Tali (talih/kader) der Meriç usta, kadın gibidir zora ve cesarete baş eğer. Ama öyle bir kader daha var ki…
Yıllar önce NTV’de Oğuz Haksever’in sunduğu bir programda genlerin eğitimi mevzuna şöyle bir örnekle değinilmişti: Amerika’da bir avukat hanım iki küçük çocuk sahibidir. Yetimhaneden de bir çocuk alır ve bu çocuğu kendi çocuklarıyla birlikte büyütmek ister. Çocuklar birlikte büyüyeceği için de tabiatıyla maliyet düşecektir. Burada antrparantez hangimiz böyle bir şey düşünür ve yaparız diye sormak isterim. Biz galiba millet olarak bu konularda sınıfta kalırız.
Gel zaman git zaman çocuklar büyür. Yetimhaneden alınan çocuk bir cinayet işler ve kaçar bir eve sığınır. Evde yaşlı çift televizyon izlemektedir. O esnada televizyonda kendi görüntüleri geçmektedir, cinayet işlemiştir ve görüldüğü yerde ihbar edilmelidir. Bu durumun farkına varır yaşlı çift. İşlediği cinayet dolayısıyla kaçan genç de durumun farkındadır ve bu yaşlı çifti de öldürür.
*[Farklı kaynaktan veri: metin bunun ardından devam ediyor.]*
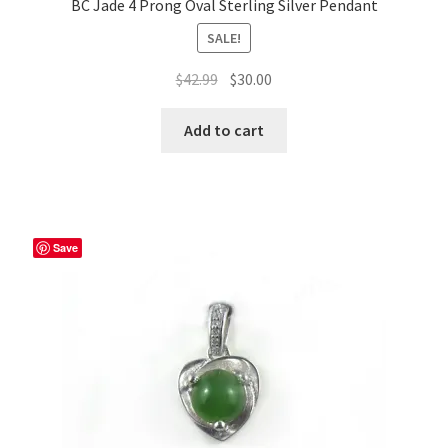
BC Jade 4 Prong Oval Sterling Silver Pendant
SALE!
Original
Current
$
42.99
$
30.00
price
price
was:
is:
Add to cart
$42.99.
$30.00.
Save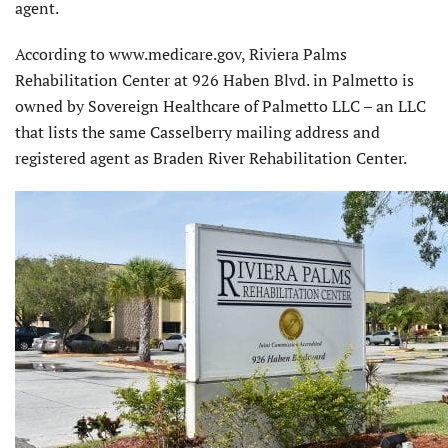
agent.
According to www.medicare.gov, Riviera Palms
Rehabilitation Center at 926 Haben Blvd. in Palmetto is
owned by Sovereign Healthcare of Palmetto LLC – an LLC
that lists the same Casselberry mailing address and
registered agent as Braden River Rehabilitation Center.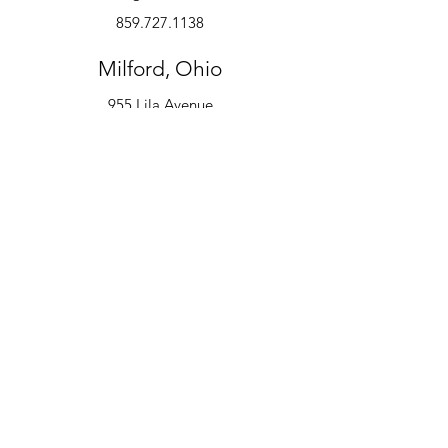
859.727.1138
Milford, Ohio
955 Lila Avenue
Milford, OH 45150
513.600.6247
Instruments
Alto Saxophone
Bell Kit
Baritone
Clarinet
Drum Kit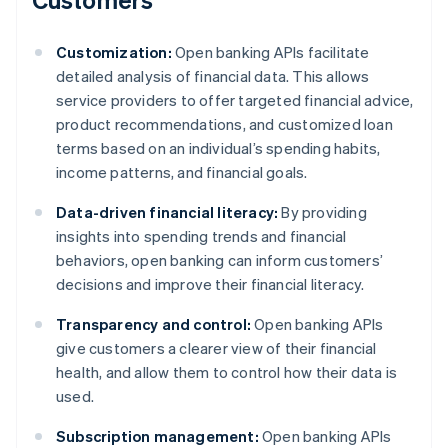
Customization:
Open banking APIs facilitate
detailed analysis of financial data. This allows
service providers to offer targeted financial advice,
product recommendations, and customized loan
terms based on an individual’s spending habits,
income patterns, and financial goals.
Data-driven financial literacy:
By providing
insights into spending trends and financial
behaviors, open banking can inform customers’
decisions and improve their financial literacy.
Transparency and control:
Open banking APIs
give customers a clearer view of their financial
health, and allow them to control how their data is
used.
Subscription management:
Open banking APIs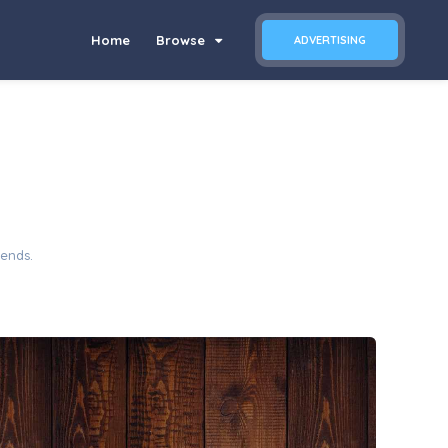
Home
Browse
ADVERTISING
iends.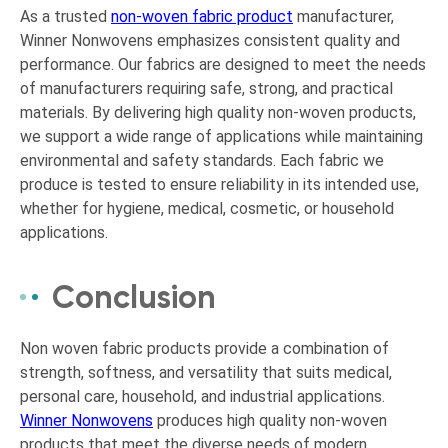
As a trusted
non-woven fabric product
manufacturer,
Winner Nonwovens emphasizes consistent quality and
performance. Our fabrics are designed to meet the needs
of manufacturers requiring safe, strong, and practical
materials. By delivering high quality non-woven products,
we support a wide range of applications while maintaining
environmental and safety standards. Each fabric we
produce is tested to ensure reliability in its intended use,
whether for hygiene, medical, cosmetic, or household
applications.
Conclusion
Non woven fabric products provide a combination of
strength, softness, and versatility that suits medical,
personal care, household, and industrial applications.
Winner Nonwovens
produces high quality non-woven
products that meet the diverse needs of modern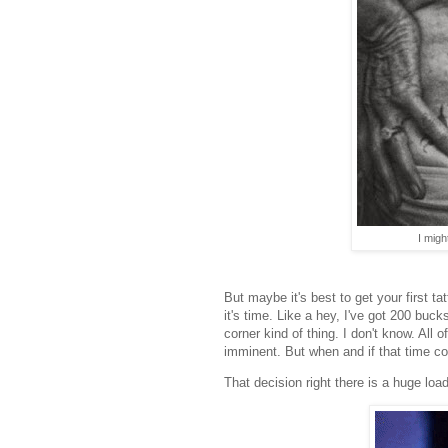
I might
But maybe it's best to get your first t
it's time. Like a hey, I've got 200 buc
corner kind of thing. I don't know. All o
imminent. But when and if that time co
That decision right there is a huge loa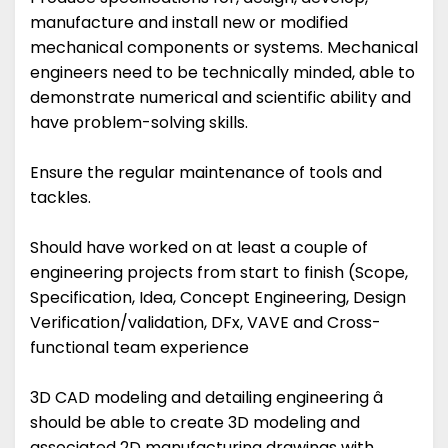
manufacture and install new or modified
mechanical components or systems. Mechanical
engineers need to be technically minded, able to
demonstrate numerical and scientific ability and
have problem-solving skills.
Ensure the regular maintenance of tools and
tackles.
Should have worked on at least a couple of
engineering projects from start to finish (Scope,
Specification, Idea, Concept Engineering, Design
Verification/validation, DFx, VAVE and Cross-
functional team experience
3D CAD modeling and detailing engineering â
should be able to create 3D modeling and
associated 2D manufacturing drawings with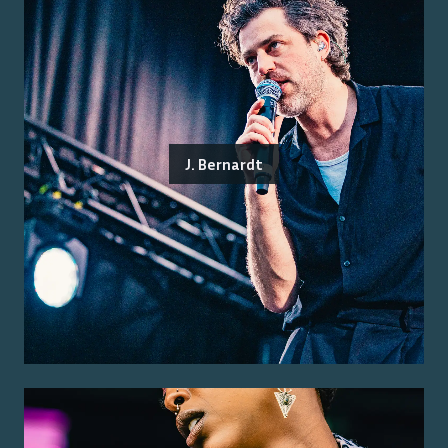
J. Bernardt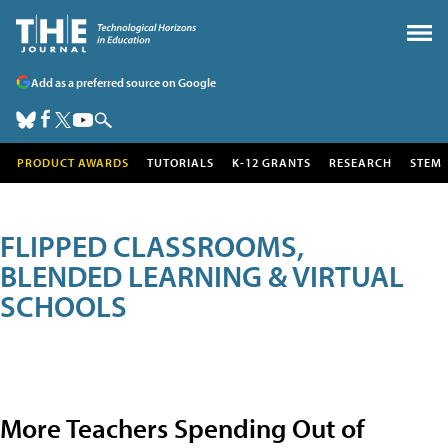
Add as a preferred source on Google
PRODUCT AWARDS
TUTORIALS
K-12 GRANTS
RESEARCH
STEM
FLIPPED CLASSROOMS,
BLENDED LEARNING & VIRTUAL
SCHOOLS
More Teachers Spending Out of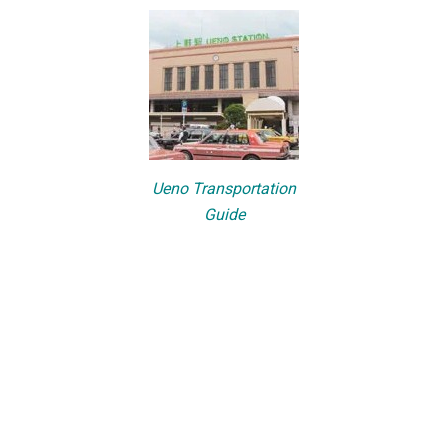
Ueno Transportation
Guide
Genç yakalanır ve idame mahkum edilir.
Alınan ifadesinde bu mezkur şahıs ilk cinayetinden önce ortada bir sebep yokken bir anda gözlerinin karardığını ve o esnada cinayeti işlediğini söyler.Mahkemede caniyi, onu evlatlık olarak alan avukat hanım savunur. Savunmasında, mahkumun kendi çocuklarıyla aynı şartlarda büyümesinden ötürü bu duruma inanamadığını belirtir ve her iki ailenin de soyağacının çıkartılarak bu soyağacında suç işeyenlerin tespit edilmesini ister. Mahkeme bu isteği kabul eder, araştırma yapılır. Görülür ki yetimhaneden alınan gencin ceddi özellikle anne babası her türlü melanetle malul. Avukat hanımın çocuklarının soyağacında ise nerdeyse yok denecek kadar az sıkıntılı insan vardır.
Mahkeme bu savunmadan sonra idam kararını bozar ve yanılmıyorsam cezayı müebbede çevirir.